Let me know when that tide's coming in won't you

Let me know when that tide's coming in won't you

Friday 26 February 2021

Sitting on Thick Ice

 A couple of weeks ago I had a dental appointment in Macclesfield. Running a little early, and afforded the opportunity to drive somewhere in the car, I stopped off at a very frozen Redesmere on the way.

I'd say the mere was 85% frozen with thick ice. This meant that the gulls were close in and resting on the ice, while anything else was distant on the very small open patch of water. It's much easier to check out the gulls if they are not bobbing around on the water. 

The Black-headed Gulls here were plentiful, with this one particular bird in the centre already in full breeding hood. The legs were also noticeably darker.

There were a few Common Gulls on the ice too. You can see the yellowish legs on the one left of centre with two sat on the ice just to its right.

I do like the Common Gull. Unfortunately it is not actually that common. Of the two sat on the ice to the right of the bird stood (again just left of centre) one has not yet developed it's yellow bill and is more grey with a blackish tip. This will be a 2nd winter bird and will develop this more into adulthood.
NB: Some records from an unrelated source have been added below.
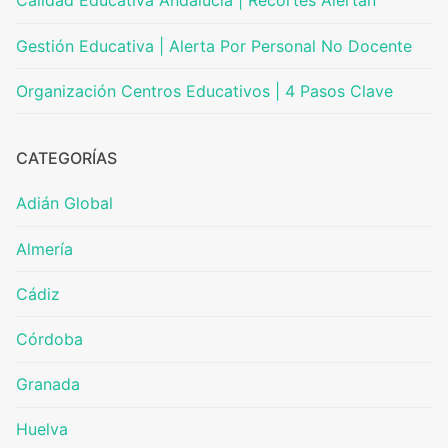
Calidad Educativa Andalucía | Recortes Alertan
Gestión Educativa | Alerta Por Personal No Docente
Organización Centros Educativos | 4 Pasos Clave
CATEGORÍAS
Adián Global
Almería
Cádiz
Córdoba
Granada
Huelva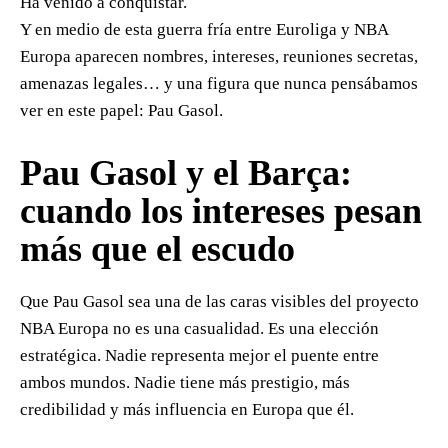
Ha venido a conquistar.
Y en medio de esta guerra fría entre Euroliga y NBA
Europa aparecen nombres, intereses, reuniones secretas,
amenazas legales… y una figura que nunca pensábamos
ver en este papel: Pau Gasol.
Pau Gasol y el Barça:
cuando los intereses pesan
más que el escudo
Que Pau Gasol sea una de las caras visibles del proyecto
NBA Europa no es una casualidad. Es una elección
estratégica. Nadie representa mejor el puente entre
ambos mundos. Nadie tiene más prestigio, más
credibilidad y más influencia en Europa que él.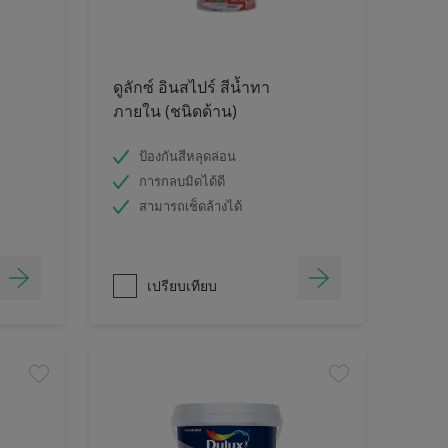
ดูลักซ์ อินสไปร์ สีน้ำทา
ภายใน (ชนิดด้าน)
ป้องกันสีหลุดล่อน
การกลบมิดได้ดี
สามารถเช็ดล้างได้
เปรียบเทียบ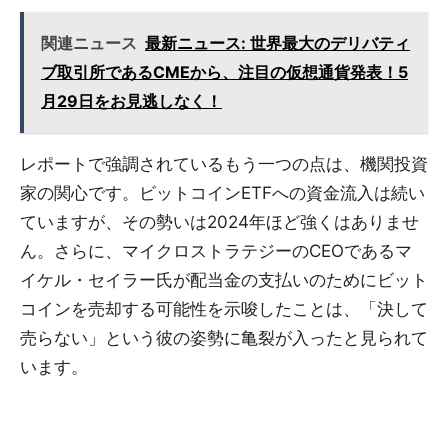
関連ニュース
最新ニュース: 世界最大のデリバティ
ブ取引所であるCMEから、注目の仮想通貨発表！5
月29日をお見逃しなく！
レポートで強調されているもう一つの点は、機関投資
家の関心です。ビットコインETFへの資金流入は続い
ていますが、その勢いは2024年ほど強くはありませ
ん。さらに、マイクロストラテジーのCEOであるマ
イケル・セイラー氏が配当金の支払いのためにビット
コインを売却する可能性を示唆したことは、「決して
売らない」という彼の姿勢に亀裂が入ったと見られて
います。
Common Gull sat behind Black-headed Gull. Shows the difference in size between them. Common Gull is quite a bit larger, and has a streaky head.
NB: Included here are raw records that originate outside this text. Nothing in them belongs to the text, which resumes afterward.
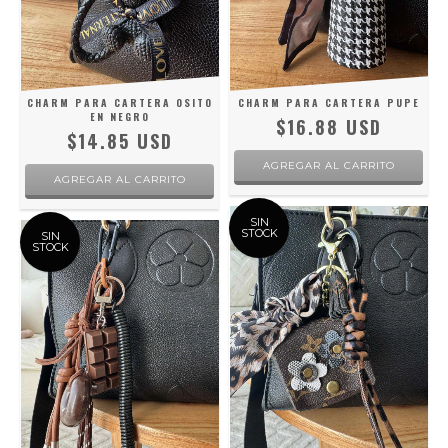
CHARM PARA CARTERA OSITO
CHARM PARA CARTERA PUPE
EN NEGRO
$16.88 USD
$14.85 USD
SIN
STOCK
SIN
STOCK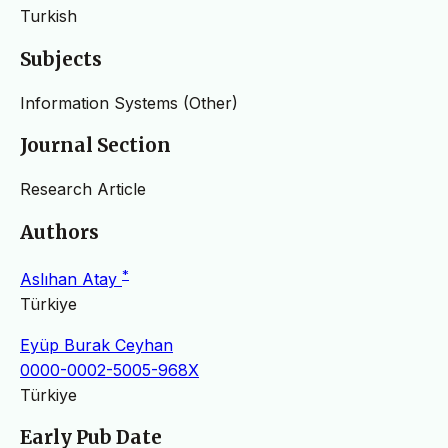
Turkish
Subjects
Information Systems (Other)
Journal Section
Research Article
Authors
*
Aslıhan Atay
Türkiye
Eyüp Burak Ceyhan
0000-0002-5005-968X
Türkiye
Early Pub Date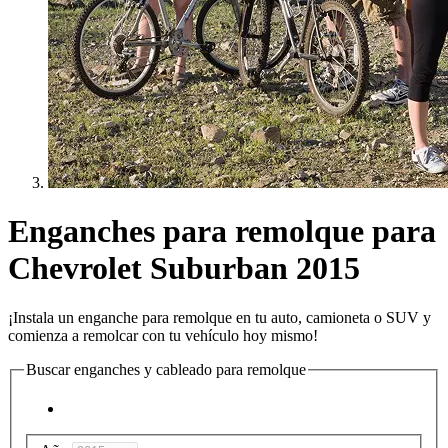
Enganches para remolque para
Chevrolet Suburban 2015
¡Instala un enganche para remolque en tu auto, camioneta o SUV y
comienza a remolcar con tu vehículo hoy mismo!
Buscar enganches y cableado para remolque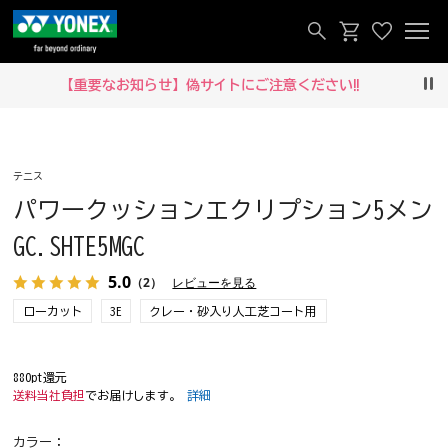
【重要なお知らせ】偽サイトにご注意ください‼
Pau
テニス
パワークッションエクリプション5メン
GC.SHTE5MGC
5.0
（2）
レビューを見る
ローカット
3E
クレー・砂入り人工芝コート用
880pt還元
送料当社負担
でお届けします。
詳細
カラー：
A really good looking Lesser Black-backed Gull in the centre here. Again, shows how considerably larger it is in comparison to the Black-headed Gulls that surround it.

Everyone else making sure the Lesser Black-backed Gull has plenty of room. No ones friend.

Friday 19 February 2021

Garden Goings On

Still in lockdown, still not going out with the camera. So I have resorted to poking the camera lens out of the lounge window on my lunch breaks, as I am working from home. Thankfully there is a lot of activity out there at the moment, and the cold weather is helping to keep the birds very interested around the feeders. Coal Tits and Long-tailed Tits are busy on the fat blocks, but far too quick to capture as I stand at the window. Blue and Great Tits are always around and the odd Redwing pays me a visit.

I tried to pick out the easy targets, and some of those happened to be the ground feeding birds.

Dunnocks are looking good at the moment.

Female Blackbird.

Not exactly a bird, but I couldn't resist this little guy.


A distant Treecreeper has been a nice surprise visitor on a few occasions. Tends to move around with the Long-tailed Tit flock. 

Long-tailed Tit. Apologies for the blur. I am hand holding without a rest or monopod.

Saturday 13 February 2021

Spring will soon be here.

I'm taking a look back at some pictures I took in the Spring of last year, as I can't get out at the moment. Not birds this time either.
I saw this Brown Hare while at Cley in Norfolk. It spent a good time chasing around the surrounding fields. Nothing unusual you'd think about that, but then it did something I've never seen a Hare do before. It got into the water and swam from one side to the other. It really shocked me, and had me watching open mouthed.


Not where you'd usually expect to see a Brown Hare.

This Stoat came back to see if I was really watching him. I sure was, and I knew he'd pop his head back up.

Friday 5 February 2021

2021 Year List Begins

On New Years Day I headed out to try and kick start my new year list. I stayed local, but concentrated on an area I knew would give me a good number of birds across different habitats. With woodland, open farmland, hedgerow and water, I thought I'd be in with a good chance of seeing a variety of birds. I actually ended the day on 46 species, so was very pleased for just a few hours.

It was cold, with some fresh snow having fallen in the early hours, but already starting to melt. I knew the birds would be out and eagerly looking for food.

This Robin gave me an almost picture postcard pose in the snow.

I've found a really good Tree Sparrow location, with around 30 birds. Not easy to find these days, so I always take my time when around them to observe and enjoy these secretive little birds.

Lovely chestnut brown caps and the black markings on the cheeks.

The real surprise of the morning was finding these Whooper Swans. 25 in total, and a really good early year tick. They didn't hang around long, but just long enough to ID them at distance through the binoculars and to take a couple of record shots. As you can see, these differ to our native Mute Swans with their yellow bills, and are just visiting here for the winter. They will head off back to the arctic tundra to breed in the Spring.